PhD Research Intern, Multi-Modal Foundation Encoder for Perception

Foster City, CA Full Time

About Our Internship Program

 

Zoox’s internship program offers hands-on experience with cutting-edge technology, mentorship from some of the industry’s brightest minds, and the opportunity to make meaningful contributions to real projects. We seek interns who demonstrate strong academic performance, engagement beyond the classroom, intellectual curiosity, and a genuine interest in Zoox’s mission.


Project Overview

 

During this internship, you will lead the development of a multi-modality (vision, LiDAR, Radar, and language), temporal foundation encoder to support 3D object detection & tracking, 3D segmentation (occupancy), and live maps. This Multi-Modal Foundation Encoder (MMFE) is a critical key to achieving End-to-End Perception at Zoox.
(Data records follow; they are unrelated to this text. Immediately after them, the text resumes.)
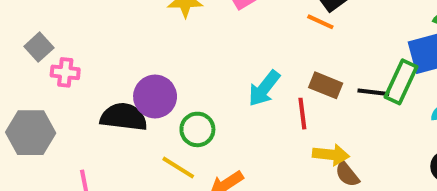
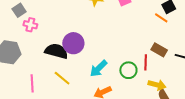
cyan arrow: (264, 88) -> (98, 69), moved
green circle: (197, 129) -> (128, 70), moved
yellow line: (178, 168) -> (62, 78), moved

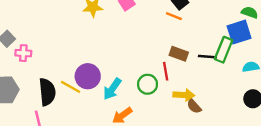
purple circle: (73, 43) -> (88, 76), moved
black semicircle: (56, 51) -> (47, 92), moved, turned 80
yellow line: (62, 78) -> (71, 87), moved

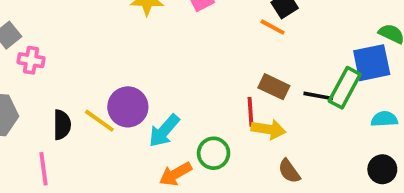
green circle: (148, 84) -> (214, 153), moved
black semicircle: (47, 92) -> (62, 125), size x0.7
yellow arrow: (184, 95) -> (268, 129), moved

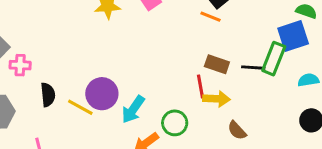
black semicircle: (62, 125) -> (48, 95), moved

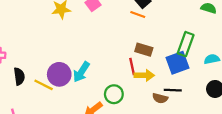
blue square: (293, 36) -> (178, 63), moved
black line: (253, 68) -> (173, 90), moved
cyan arrow: (133, 109) -> (81, 72), moved
brown semicircle: (237, 130) -> (160, 98), turned -32

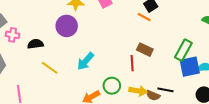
blue square: (178, 63) -> (190, 67), moved
purple circle: (59, 74) -> (67, 26), moved
yellow arrow: (144, 75) -> (138, 91), moved
black semicircle: (19, 76) -> (35, 44), moved, turned -98

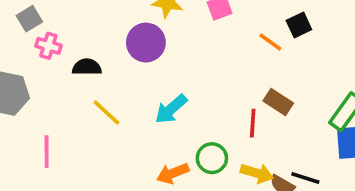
orange line: (144, 17) -> (270, 42), moved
Your research will aim to significantly improve system performance on long-tail events and rare classes by utilizing a large-capacity foundation model to learn rich representations across different sensor modalities. Additionally, the project aims to improve perception in adverse environmental conditions (such as medium to heavy rain and fog, reducing false positives on water splashes or dust particles) , achieve long-range sensing for highway driving , and build robustness to occlusion.

This is a highly research-driven role with the goal of publication. You will have the opportunity to explore novel directions such as tri-modal foundation models with self-supervised pre-training, radar-language grounding for zero-shot detection, efficient sensor fusion via sparse cross-attention, or integrating 3D Gaussian Splats for dynamic agent geometry and streaming sparse Gaussian occupancy prediction.